TPH ist nicht irgendein Telekommunikationsladen. Die Kette erhielt schon 2006 von Obermann den Auftrag, T-Shops im Namen der Telekom zu betreiben. Hinter 50 T-Shops steht als Inhaber nicht mehr die Deutsche Telekom, sondern TPH. Der Kunde merkt davon nichts.
Zu dem kurzen Draht kam es, weil Obermann 1986 als Student ein Handelsunternehmen namens ABC Telekom mit Sitz in Münster gründete, aus dem später The Phone House hervorging. Ähnlich gut sind die Verbindungen zu Telekom-Finanzvorstand Höttges. Der kennt Geschäftsführer Ralf-Peter Simon aus Studienzeiten, beide besuchten gemeinsam die Betriebswirtschafts-Seminare an der Universität Köln.
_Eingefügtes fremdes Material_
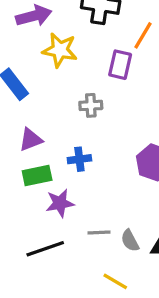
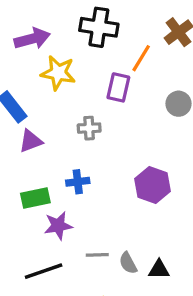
purple triangle: (31, 140) -> (31, 141), moved

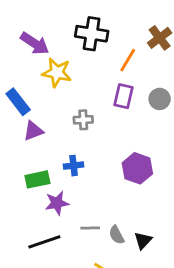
purple arrow: (32, 39) -> (35, 43), turned 48
purple rectangle: (118, 87) -> (123, 96), moved
black triangle: (159, 270) -> (143, 240), turned -48

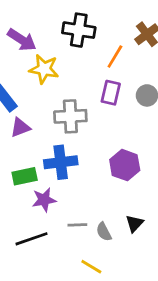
gray cross: (83, 120) -> (70, 116), size x1.6
blue cross: (74, 166) -> (61, 162), size x1.6
black triangle: (143, 240) -> (134, 223), moved

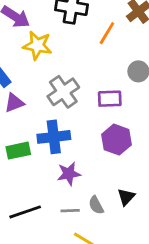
purple rectangle: (111, 93) -> (110, 99), moved, turned 75
gray cross: (70, 116) -> (63, 92), turned -32
purple star: (44, 200) -> (69, 174), moved
gray line: (77, 225) -> (70, 211), moved

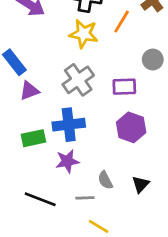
yellow star: (37, 45) -> (84, 34), moved
purple star: (69, 174) -> (67, 161), moved
gray semicircle: (96, 205) -> (105, 180), moved
black line: (25, 212) -> (40, 199), turned 40

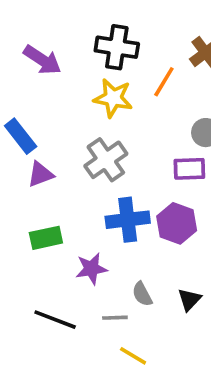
purple rectangle: (124, 87) -> (189, 169), moved
blue cross: (69, 125) -> (128, 220), moved

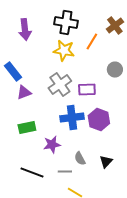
purple arrow: (42, 60) -> (25, 30), turned 50
purple rectangle: (189, 169) -> (87, 90), moved

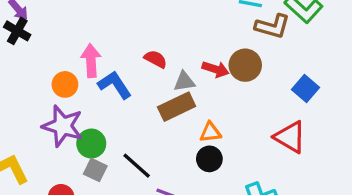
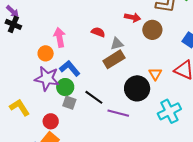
red arrow: (215, 69) -> (133, 17), moved
blue L-shape: (115, 85) -> (70, 68), moved
orange triangle: (210, 132) -> (155, 74), moved, turned -48
black circle: (209, 159) -> (137, 88), size x1.6

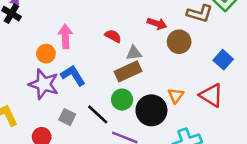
green circle: (65, 87) -> (122, 100), moved

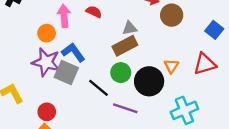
red semicircle: (113, 36) -> (94, 12), moved
red triangle: (211, 95) -> (205, 64), turned -45
gray square: (67, 117) -> (66, 72), moved, size x1.5

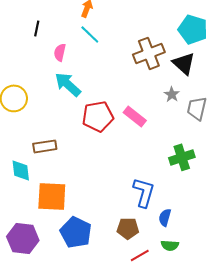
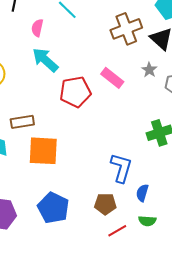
pink rectangle: (135, 116) -> (112, 78), moved
orange square: (52, 196) -> (43, 151), moved

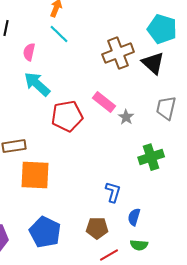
gray star: (149, 70) -> (126, 117), moved
blue L-shape: (121, 168) -> (113, 192), size x0.7

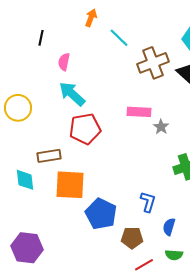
cyan line: (59, 34) -> (119, 38), moved
pink rectangle: (104, 102) -> (139, 112), turned -35
red pentagon: (67, 116) -> (85, 129), moved
blue pentagon: (45, 232) -> (101, 214), moved

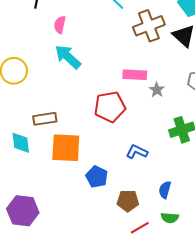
red pentagon: (85, 129) -> (110, 107), moved
blue L-shape: (148, 202) -> (137, 152), moved, turned -80
blue pentagon: (101, 214) -> (97, 177), size x0.7

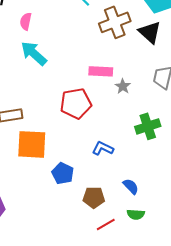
blue semicircle: (165, 190) -> (131, 186), turned 120

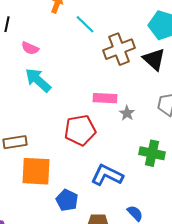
pink semicircle: (26, 21) -> (30, 48), turned -78
green cross: (148, 126) -> (152, 153), turned 30
blue L-shape: (103, 148) -> (107, 175), size x1.5

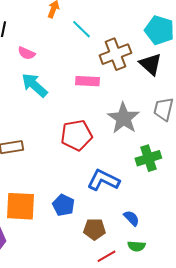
pink rectangle: (105, 98) -> (87, 81), moved
gray star: (127, 113) -> (123, 118), size x2.0
green cross: (152, 153) -> (148, 158), turned -30
orange square: (36, 171) -> (20, 206), moved

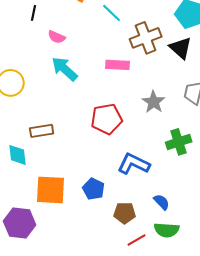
gray star: (123, 118) -> (154, 102), size x0.7
green semicircle: (136, 246) -> (167, 230), size x1.4

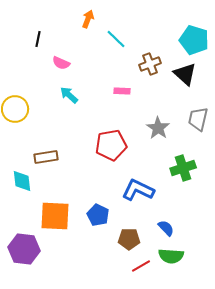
brown cross: (146, 38) -> (150, 64), size x0.7
pink rectangle: (118, 65) -> (122, 91), size x0.7
cyan arrow: (65, 69) -> (69, 95), size x0.7

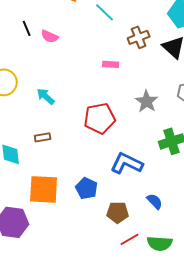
black line: (38, 39) -> (27, 28), moved, turned -35
cyan arrow: (69, 95) -> (46, 96), moved
brown rectangle: (46, 157) -> (43, 137), moved, size x0.7
green semicircle: (171, 256) -> (160, 243), moved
In dieser Gemengelage schloss die Telekom am 2. August 2007 mit TPH einige als „streng vertraulich“ gekennzeichnete Zusatzvereinbarungen und Nebenabreden, die es in sich haben. Danach räumte T-Mobile TPH einen Sonderstatus ein, den es in dieser Form selten gibt. Alle mit dem Kundenservice betrauten Callcenter von TPH bekamen uneingeschränkten Zugriff auf die gesamte Datenbank von T-Mobile mit allen persönlichen Daten von 16 Millionen Kunden. Begründet wurde diese ungewöhnliche Öffnung der kompletten Kundendatenbank im Vertragstext damit, dass TPH eine „bestmögliche Anbindung an die existierenden Kundenservice-Systeme“ brauche. Sogar im Vertrag wurde festgehalten, dass die für ein externes Unternehmen vorgeschriebene Sperre fehlt, die den Zugriff von TPH auf die eigenen Kunden beschränkt hätte. Weil die Programmierung eines solchen neuen Berechtigungssystems den Verantwortlichen der Telekom offenbar zu lange dauerte, bekam TPH „die Sicht“ (Vertragstext) auf alle Kunden von T-Mobile.